Allaah has given us time to repent before the honourable scribes (kiraaman kaatibeen – recording angels) record our deeds. The Prophet (peace and blessings of Allaah be upon him) said: “The (scribe) on the left hand raises his pen (i.e., delays writing) for six hours [this may refer to six hours of 60 minutes as measured by astronomers, or it may refer to short periods of time during the day or night – Lisaan al-‘Arab] before he records the sinful deed of a Muslim. If he regrets it and seeks Allaah’s forgiveness, the deed is not recorded, otherwise it is recorded as one deed.” (Reported by al-Tabaraani in al-Kabeer and al-Bayhaqi in Shu’ab al-Eemaan (The Branches of Faith); classed as hasan by al-Albaani in Silsilat al-Ahaadeeth al-Saheehah, 1209). A further respite is granted after the deed has been recorded, up until the moment before death approaches.

The problem is that many people nowadays do not place their hope and fear in Allaah. They disobey Him by committing all manner of sins, day and night. There are those who are being tested by the idea of regarding sins as insignificant, so you may see one of them regarding certain “minor sins” (saghaa’ir) as inconsequential, so he might say, “What harm can it possibly do if I look at or shake hands with a (non-mahram) woman?” They think nothing of looking at women in magazines and on TV shows. Some of them, when they are told that this is haraam, may even facetiously ask, “So how bad can it be? Is it a major sin (kabeerah) or a minor sin (sagheerah)?” Compare this attitude with that reflected in the following reports narrated by Imaam al-Bukhaari (may Allaah have mercy on him):

Anas (may Allaah be pleased with him) said: “You do things which in your eyes are less significant than a hair, but at the time of the Messenger of Allaah (peace and blessings of Allaah be upon him), we used to count them as things that could destroy a man.”
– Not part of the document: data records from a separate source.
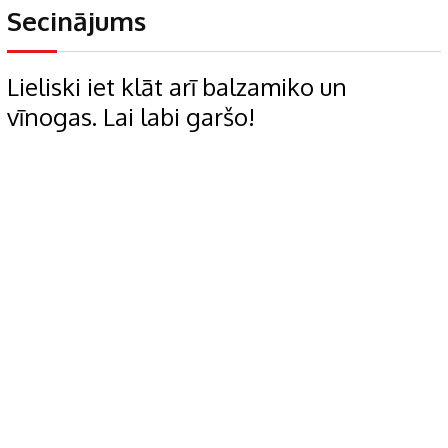
Secinājums
Lieliski iet klāt arī balzamiko un
vīnogas. Lai labi garšo!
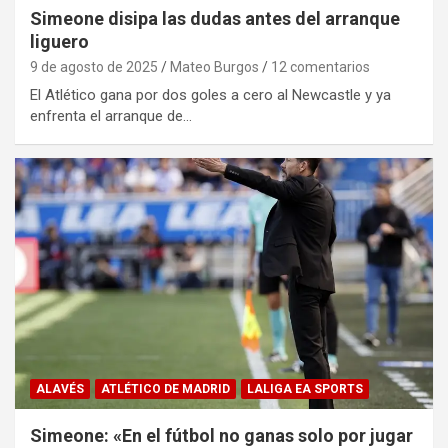
Simeone disipa las dudas antes del arranque
liguero
9 de agosto de 2025
Mateo Burgos
12 comentarios
El Atlético gana por dos goles a cero al Newcastle y ya
enfrenta el arranque de…
ALAVÉS
ATLÉTICO DE MADRID
LALIGA EA SPORTS
Simeone: «En el fútbol no ganas solo por jugar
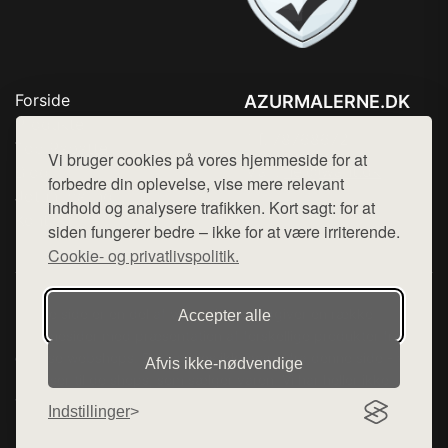
Forside
AZURMALERNE.DK
Produkter
Tlf. 78768672
Top Rabatter
Vi bruger cookies på vores hjemmeside for at
Mail:
hej@want.dk
Blog
forbedre din oplevelse, vise mere relevant
Jotun maling
indhold og analysere trafikken. Kort sagt: for at
Cookie- og privatlivspolitik
Kontakt
siden fungerer bedre – ikke for at være irriterende.
Cookie- og privatlivspolitik.
Denne side er en del af want.dk, der udgiver en række
Accepter alle
hjemmesider med præsentation af forskellige produkter fra
diverse webshops. Der sælges ikke varer fra denne side - vi
Afvis ikke‑nødvendige
henviser til de shops, som sælger varen. Vi har heller ikke
varerne på lager.
Indstillinger
© 2026 azurmalerne.dk. Alle rettigheder forbeholdes.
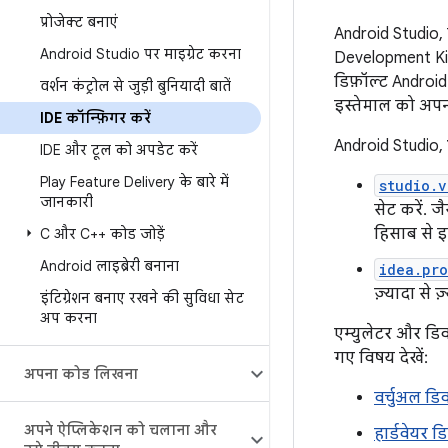
प्रोजेक्ट बनाएं
Android Studio, व
Android Studio पर माइग्रेट करना
Development Kit 
डिफ़ॉल्ट Android
वर्शन कंट्रोल से जुड़ी बुनियादी बातें
इस्तेमाल को अपनी
IDE कॉन्फ़िगर करें
Android Studio,
IDE और टूल को अपडेट करें
Play Feature Delivery के बारे में
studio.v
जानकारी
सेट करें. 
हिसाब से 
C और C++ कोड जोड़ें
Android लाइब्रेरी बनाना
idea.pro
ज़्यादा से 
इंटिग्रेशन बनाए रखने की सुविधा सेट
अप करना
एम्युलेटर और डिव
गए विषय देखें:
अपना कोड लिखना
वर्चुअल डि
अपने ऐप्लिकेशन को चलाना और
हार्डवेयर 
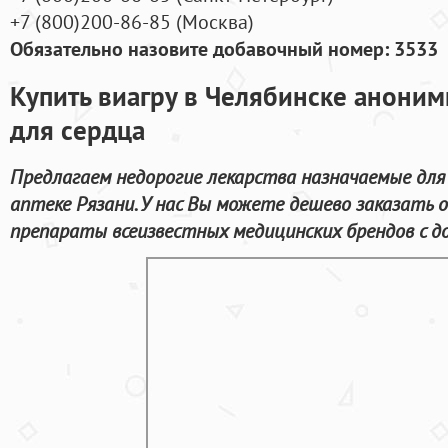
+7
(800
)200-86-85
(
Москва)
Обязательно назовите добавочный номер: 3533
Купить виагру в Челябинске аноним
для сердца
Предлагаем недорогие лекарства назначаемые для 
аптеке Рязани. У нас Вы можете дешево заказать o
препараты всеизвестных медицинских брендов с до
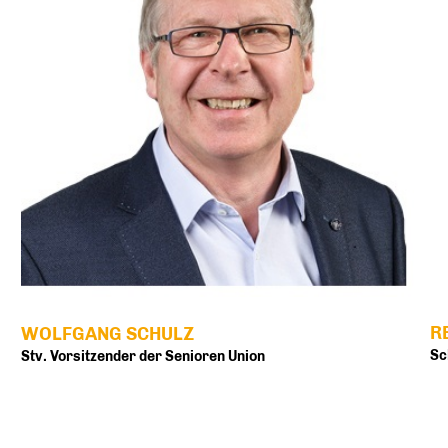
R
WOLFGANG SCHULZ
Sc
Stv. Vorsitzender der Senioren Union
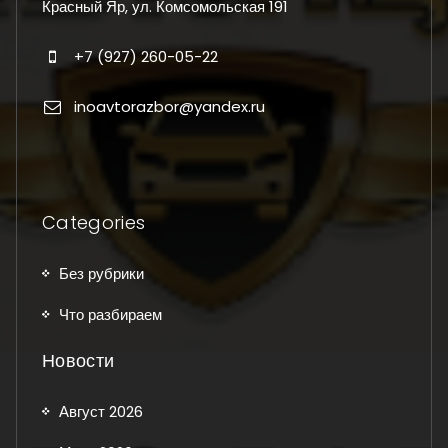
Красный Яр, ул. Комсомольская 191
+7 (927) 260-05-22
inoavtorazbor@yandex.ru
Categories
Без рубрики
Что разбираем
Новости
Август 2026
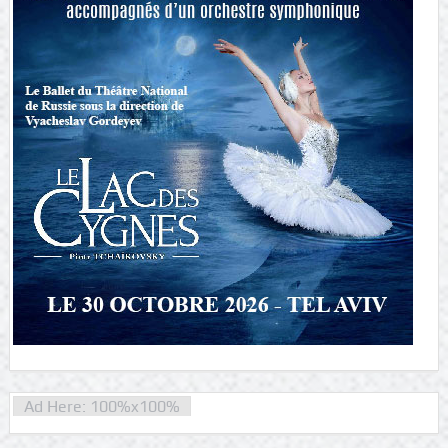
Ad Here: 100%x100%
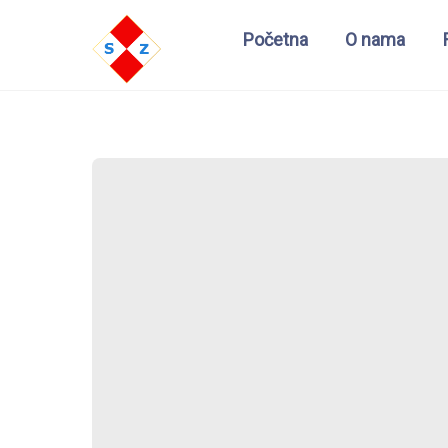
Početna
O nama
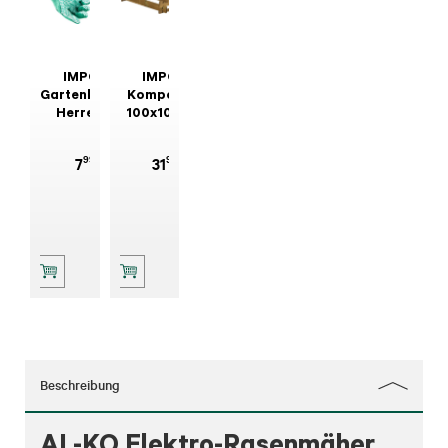
IMPOS
IMPOS
Gartenhandschuh
Komposter
Herren 6
100x100 cm
Stk./Pkg.
99
99
7
31
Beschreibung
AL-KO Elektro-Rasenmäher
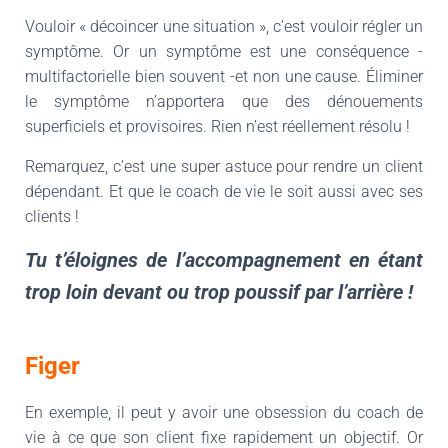
Vouloir « décoincer une situation », c’est vouloir régler un
symptôme. Or un symptôme est une conséquence -
multifactorielle bien souvent -et non une cause. Éliminer
le symptôme n’apportera que des dénouements
superficiels et provisoires. Rien n’est réellement résolu !
Remarquez, c’est une super astuce pour rendre un client
dépendant. Et que le coach de vie le soit aussi avec ses
clients !
Tu t’éloignes de l’accompagnement en étant
trop loin devant ou trop poussif par l’arrière !
Figer
En exemple, il peut y avoir une obsession du coach de
vie à ce que son client fixe rapidement un objectif. Or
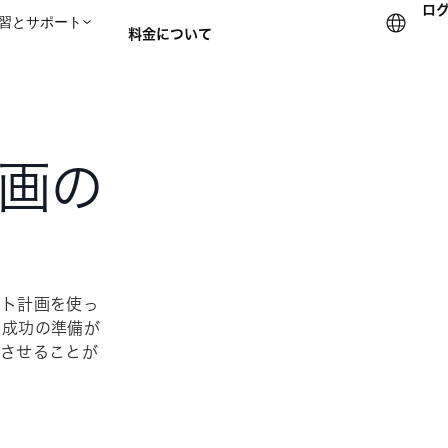
ロ
習とサポート
料金について
セールスチームに問い合
画の
クト計画を使っ
も成功の準備が
了させることが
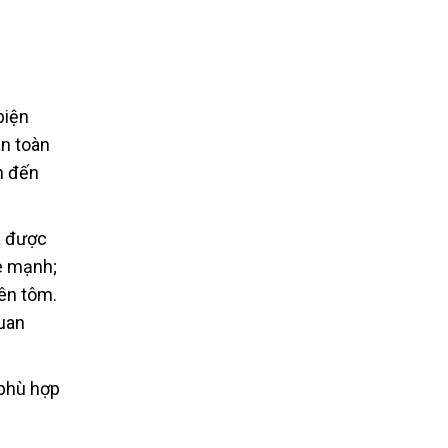
biện
an toàn
n đến
à được
e mạnh;
rên tôm.
quan
 phù hợp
Ibn Mas’ood (may Allaah be pleased with him) said: “The believer regards his sin as if he were sitting beneath a mountain which he fears may fall on him, whereas the sinner regards his sin as if a fly lands on his nose and he swipes it away.”

Will these people then understand the seriousness of the matter when they read the following hadeeth of the Prophet (peace and blessings of Allaah be upon him)? “Beware of the minor sins which are often thought of as insignificant, for they are like a group of people who stopped in the bottom of a valley. One of them brought a stick, and another brought a stick, until they had gathered enough to cook their food. These minor sins, if a person is called to account for them, will destroy him.” According to another report, he said: “Beware of minor sins, for they will pile up until they destroy a person.” (Reported by Ahmad; Saheeh al-Jaami’, 2686-2687).
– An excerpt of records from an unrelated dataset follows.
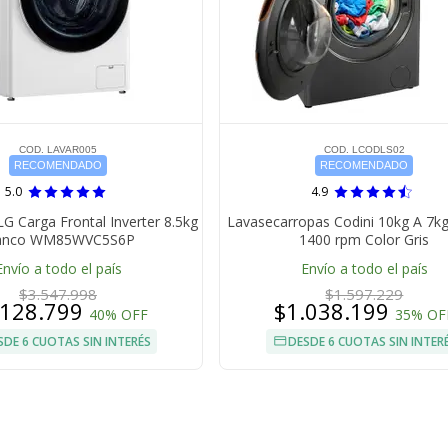
COD. LAVAR005
COD. LCODLS02
RECOMENDADO
RECOMENDADO
5.0
4.9
G Carga Frontal Inverter 8.5kg
Lavasecarropas Codini 10kg A 7kg
anco WM85WVC5S6P
1400 rpm Color Gris
Envío a todo el país
Envío a todo el país
$3.547.998
$1.597.229
.128.799
$1.038.199
40% OFF
35% OF
SDE 6 CUOTAS SIN INTERÉS
DESDE 6 CUOTAS SIN INTER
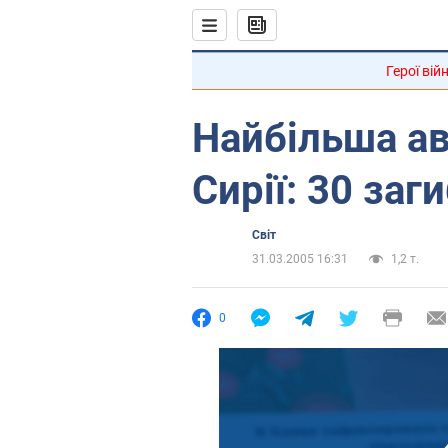
Герої вій
Найбільша а
Сирії: 30 заг
Світ
31.03.2005 16:31
1,2 т.
0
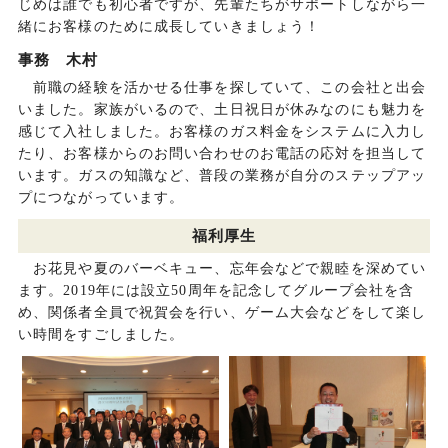
じめは誰でも初心者ですが、先輩たちがサポートしながら一
緒にお客様のために成長していきましょう！
事務 木村
前職の経験を活かせる仕事を探していて、この会社と出会
いました。家族がいるので、土日祝日が休みなのにも魅力を
感じて入社しました。お客様のガス料金をシステムに入力し
たり、お客様からのお問い合わせのお電話の応対を担当して
います。ガスの知識など、普段の業務が自分のステップアッ
プにつながっています。
福利厚生
お花見や夏のバーベキュー、忘年会などで親睦を深めてい
ます。2019年には設立50周年を記念してグループ会社を含
め、関係者全員で祝賀会を行い、ゲーム大会などをして楽し
い時間をすごしました。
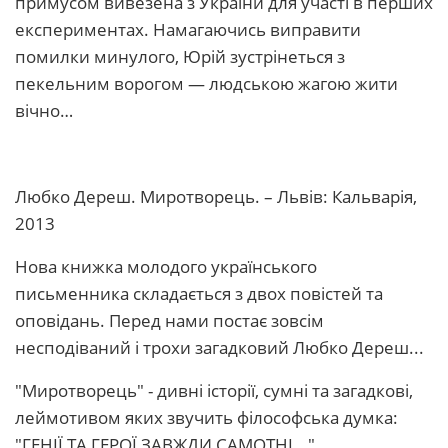
примусом вивезена з України для участі в перших
експериментах. Намагаючись виправити
помилки минулого, Юрій зустрінеться з
пекельним ворогом — людською жагою жити
вічно…
Любко Дереш. Миротворець. – Львів: Кальварія,
2013
Нова книжка молодого українського
письменника складається з двох повістей та
оповідань. Перед нами постає зовсім
несподіваний і трохи загадковий Любко Дереш...
"Миротворець" - дивні історії, сумні та загадкові,
леймотивом яких звучить філософська думка:
"ГЕНІЇ ТА ГЕРОЇ ЗАВЖДИ САМОТНІ..."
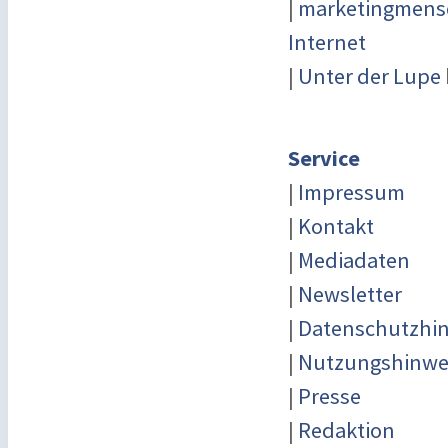
|
marketingmensc
Internet
|
Unter der Lupe
Service
|
Impressum
|
Kontakt
|
Mediadaten
|
Newsletter
|
Datenschutzhi
|
Nutzungshinwe
|
Presse
|
Redaktion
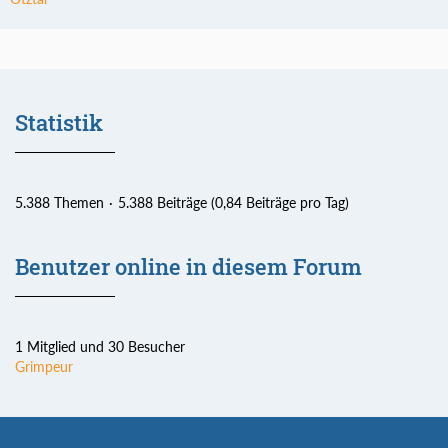
Statistik
5.388 Themen
5.388 Beiträge (0,84 Beiträge pro Tag)
Benutzer online in diesem Forum
1 Mitglied und 30 Besucher
Grimpeur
The scholars said that when minor sins are accompanied by a lack of shame or remorse, and with no fear of Allaah, and are taken lightly, then there is the risk that they will be counted as major sins. Hence it is said that no minor sin is minor if you persist, and no major sin is major if you keep on seeking forgiveness.

So we say to the one who is in this situation: Do not think about whether the sin is major or minor; think about the One Whom you are disobeying.

In sha Allah, these words will benefit those who are sincere, and who are aware of their sins and shortcomings, and do not insist upon doing wrong and adhering to their faults.

These words are for those who believe in the words of Allaah (interpretation of the meaning): “Declare (O Muhammad) unto My slaves, that truly, I am the oft-Forgiving, the Most-Merciful.” [al-Hijr 15:49] and in His words “And that My Torment is indeed the most painful torment.” [al-Hijr 15:50]. It is essential to keep this balanced view in mind.